She tried to concentrate on Mother Weedon but the creatures were not to be fooled twice by the same ruse. This time it was their laughter that hurt. Lynne cast about wildly for help from any telepath within mental reach, lest she actually surrender body and mind to their control. She even tried to reach Lao Mei-O'Connell but the Eurasian woman was not telepathic enough to respond to the appeal.

Then, as she was about to give up, support reached her. Revere was sending to her, helping her to steady herself. She could sense his complete exhaustion, felt concern for him even while she accepted gratefully his mental powers of assistance. Only such a relationship as theirs, she realised, could cope with the blanketing torment of the invaders.

He was telling her something, that Rolf and the others had compiled some sort of error that afternoon from the vision-grid. The thought ran, They think they know what the creatures are now but they don't. Even I don't. My images were mixed. They are not the dominant near-human species we thought but something else....

Slowly his thoughts faded once more, unable to hold out against the fatigue that was plaguing him. But his hopeless message of defeat had sprung a fresh thought-train in Lynne's mind, one that so occupied her attention she was able to hold the invaders at bay almost without effort.

She recalled the murals—the near-human looking dominants and their pets with the disgusting dual bodies and vile games and many-faceted eyes. She thought back to what Revere had just said via thought-waves—They are not the dominant near-human species we thought but something else....

She saw once more, in clear memory-vision, the telepathic picture that had come to her of Rolf and Revere and the visual-grid. No wonder the pictures had looked foggy and full of "ghosts." In his mind's eye, limited by the fixed belief of Mars that only the dominant species could have survived in invisible form, Revere had tried to project these near-humans onto the screen.

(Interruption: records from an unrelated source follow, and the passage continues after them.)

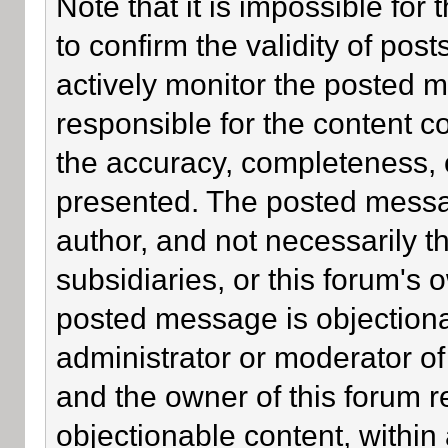
Note that it is impossible for 
to confirm the validity of po
actively monitor the posted 
responsible for the content c
the accuracy, completeness, 
presented. The posted messa
author, and not necessarily the
subsidiaries, or this forum's
posted message is objectiona
administrator or moderator of
and the owner of this forum r
objectionable content, within 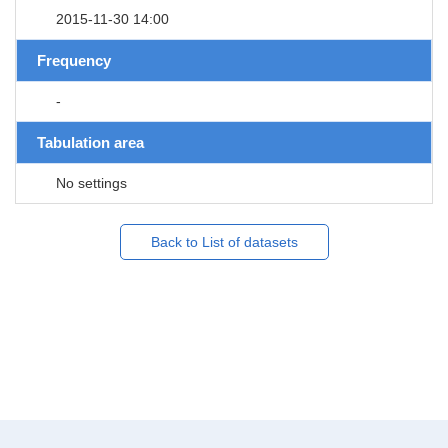
2015-11-30 14:00
Frequency
-
Tabulation area
No settings
Back to List of datasets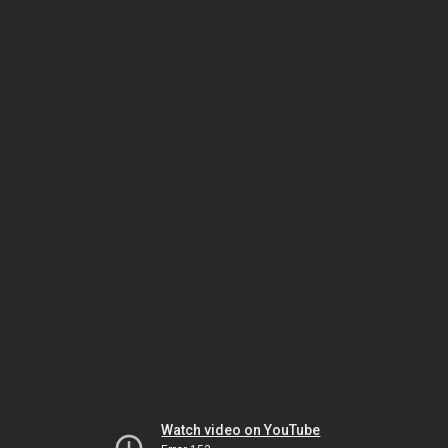
Watch video on YouTube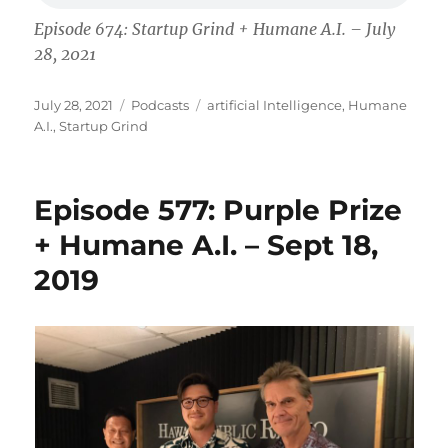
Episode 674: Startup Grind + Humane A.I. – July
28, 2021
Posted
Categories
Tags
July 28, 2021
Podcasts
artificial Intelligence
,
Humane
on
A.I.
,
Startup Grind
Episode 577: Purple Prize
+ Humane A.I. – Sept 18,
2019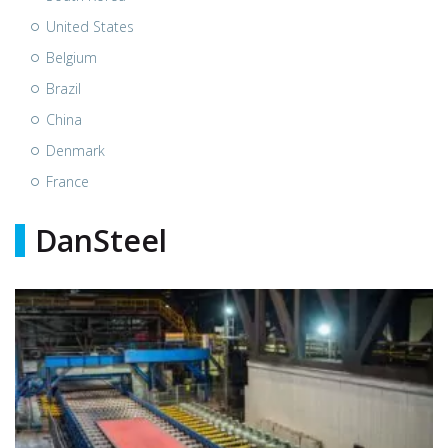
United States
Belgium
Brazil
China
Denmark
France
DanSteel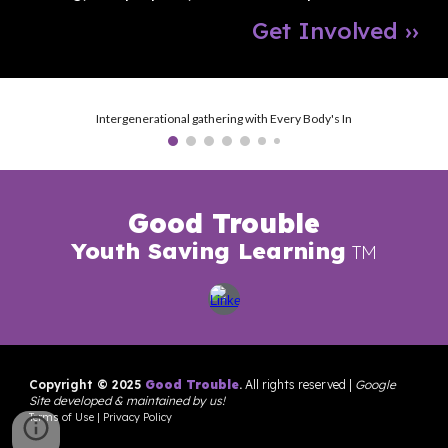
Get Involved
››
Intergenerational gathering with Every Body's In
Good Trouble
Youth Saving Learning
TM
Copyright © 202
5
G
ood Trouble
.
All rights reserved
|
Google
Site developed & maintained by us
!
Terms of Use
|
Privacy Policy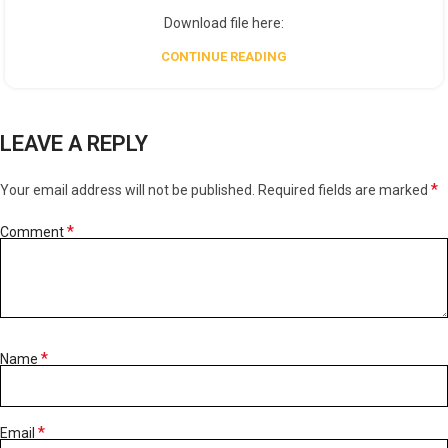
Download file here:
CONTINUE READING
LEAVE A REPLY
*
Your email address will not be published.
Required fields are marked
*
Comment
*
Name
*
Email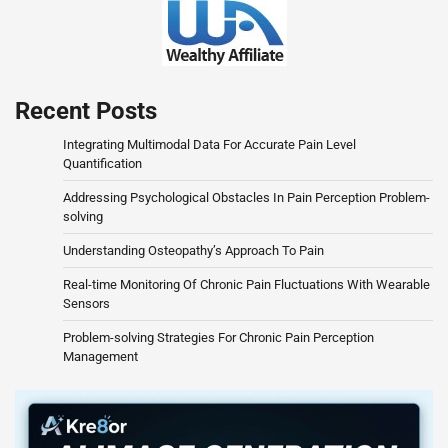
Recent Posts
Integrating Multimodal Data For Accurate Pain Level
Quantification
Addressing Psychological Obstacles In Pain Perception Problem-
solving
Understanding Osteopathy’s Approach To Pain
Real-time Monitoring Of Chronic Pain Fluctuations With Wearable
Sensors
Problem-solving Strategies For Chronic Pain Perception
Management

Inwardly, subconsciously, he had known better. The dominant species had not survived—on Mars at any rate. It was the horrid little creatures with the multi-faceted eyes and the capuchin-like heads and the dual bodies that had managed to shed their corporate existence and still maintain life of a sort. The masters had gone—the beasts remained....

Lynne felt a wave of delight at her discovery, realised it was more a result of her not having been inhibited by the traditions of Martian conditioning than through any genius of her own. For an instant she let down the bars of her mind—and the invaders, hovering unseen about her in the tower-room, came swarming in for their third and fiercest attack. They knew she had guessed their nature, were determined to prevent Lynne from making the discovery clear to other humans. For they too were telepathic.